Mądry and his group seek to uncover the key principles underlying the modern machine learning at the forefront of current AI use, with a particular focus on system robustness and reliability. “Many of the intended applications for AI, such as analysis of health care data or autonomous driving, are high-stakes situations—if you make a mistake, human lives are endangered,” Mądry observes. “We need the systems that use AI to be dependable and tamper-resistant.”
Building such systems, however, is a challenge. “Until recently,” Mądry points out, “our focus was on getting machine learning algorithms to work at all. Now that this goal has been largely achieved, the attention shifts to questions of resilience and worst-case performance.”
AI systems are extremely brittle, so even a small perturbation in the input data can dramatically degrade performance.
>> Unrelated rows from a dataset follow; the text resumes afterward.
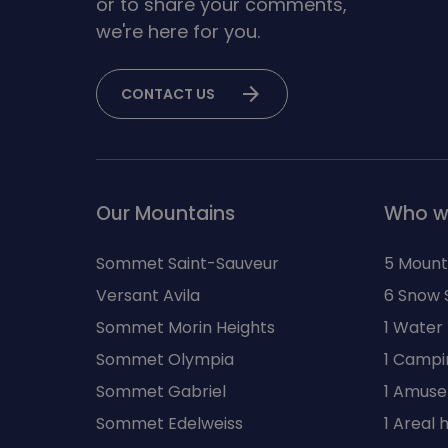
or to share your comments,
we're here for you.
arrow_forward
CONTACT US
Our Mountains
Who w
Sommet Saint-Sauveur
5 Mount
Versant Avila
6 Snow 
Sommet Morin Heights
1 Water
Sommet Olympia
1 Campi
Sommet Gabriel
1 Amuse
Sommet Edelweiss
1 Areal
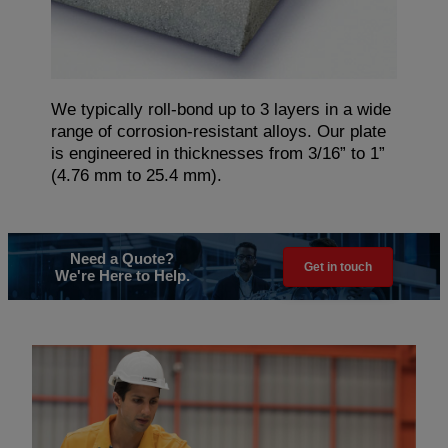
We typically roll-bond up to 3 layers in a wide
range of corrosion-resistant alloys. Our plate
is engineered in thicknesses from 3/16” to 1”
(4.76 mm to 25.4 mm).
Need a Quote?
Get in touch
We're Here to Help.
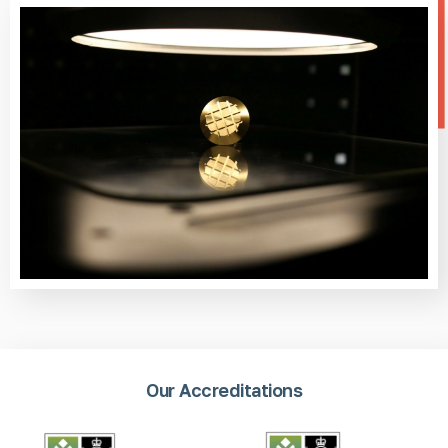
Our Accreditations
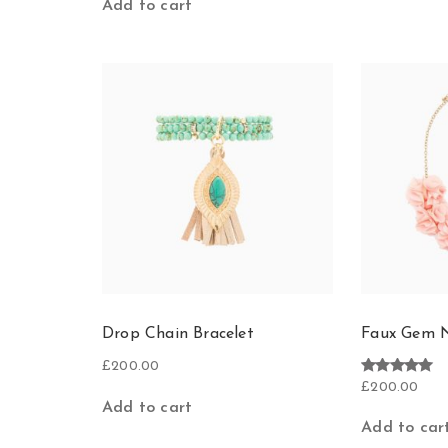
Add to cart
Drop Chain Bracelet
Faux Gem N
£
200.00
Rated
£
200.00
5.00
Add to cart
out of 5
Add to car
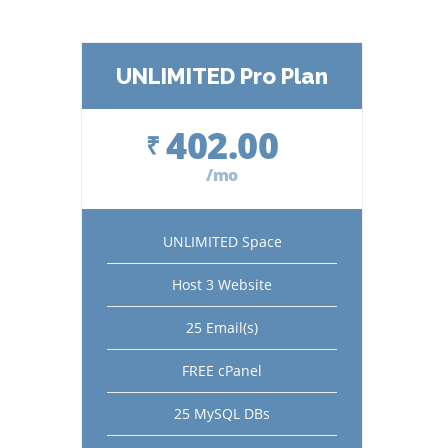
UNLIMITED Pro Plan
402.00
₹
/mo
UNLIMITED Space
Host 3 Website
25 Email(s)
FREE cPanel
25 MySQL DBs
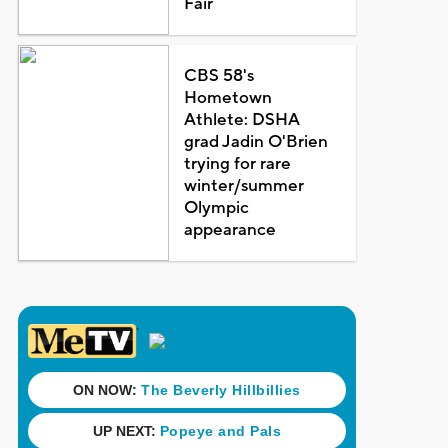
Fair
CBS 58's
Hometown
Athlete: DSHA
grad Jadin O'Brien
trying for rare
winter/summer
Olympic
appearance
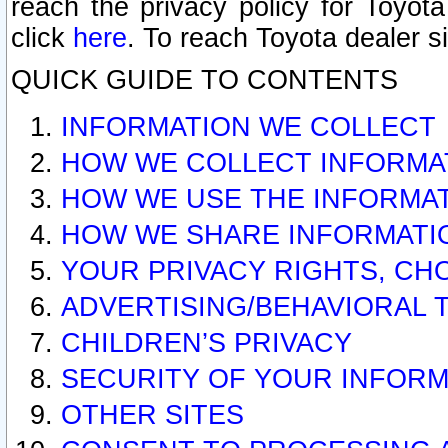
reach the privacy policy for Toyo
click
here
. To reach Toyota dealer s
QUICK GUIDE TO CONTENTS
INFORMATION WE COLLECT
HOW WE COLLECT INFORMA
HOW WE USE THE INFORMA
HOW WE SHARE INFORMATI
YOUR PRIVACY RIGHTS, CH
ADVERTISING/BEHAVIORAL 
CHILDREN’S PRIVACY
SECURITY OF YOUR INFORM
OTHER SITES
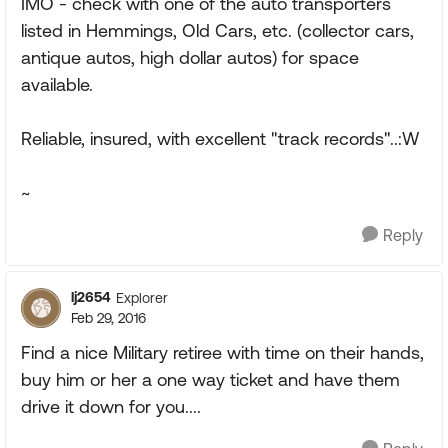
IMO - check with one of the auto transporters
listed in Hemmings, Old Cars, etc. (collector cars,
antique autos, high dollar autos) for space
available.
Reliable, insured, with excellent "track records"..:W
~
Reply
lj2654
Explorer
Feb 29, 2016
Find a nice Military retiree with time on their hands,
buy him or her a one way ticket and have them
drive it down for you....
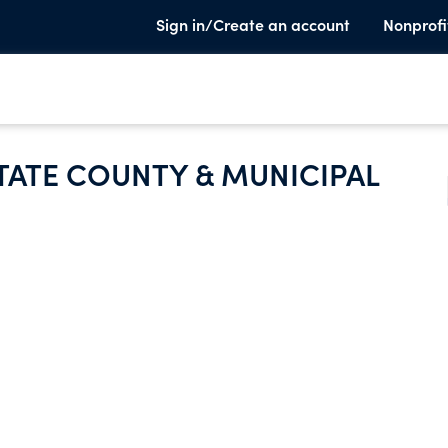
Sign in/Create an account
Nonprofi
TATE COUNTY & MUNICIPAL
Mądry and his team “want to grasp how much reliability and robustness we can build into machine learning models,” he says, “and what other features we might need to sacrifice to get there.”
Mądry notes that there are many societal and ethical implications of AI, citing, for example, problems that have emerged in resume screening by AI technologies. “Companies thought it would make hiring impartial, but it reinforced the biases and negatives that they were trying to avoid,” he says. “One resume screening tool came to the conclusion that the two most important factors predicting job performance are being named Jared and playing lacrosse in high school!”
Mądry emphasizes that researchers and engineers need to be mindful of confidentiality and of preventing the malicious use of data. Ultimately, he wants AI to be more accessible. “Right now, the average person can’t use AI without special training,” he remarks, “and this does not need to be the case. It’s time to develop AI 2.0—AI that is truly ready to be broadly and safely deployed in the real world.”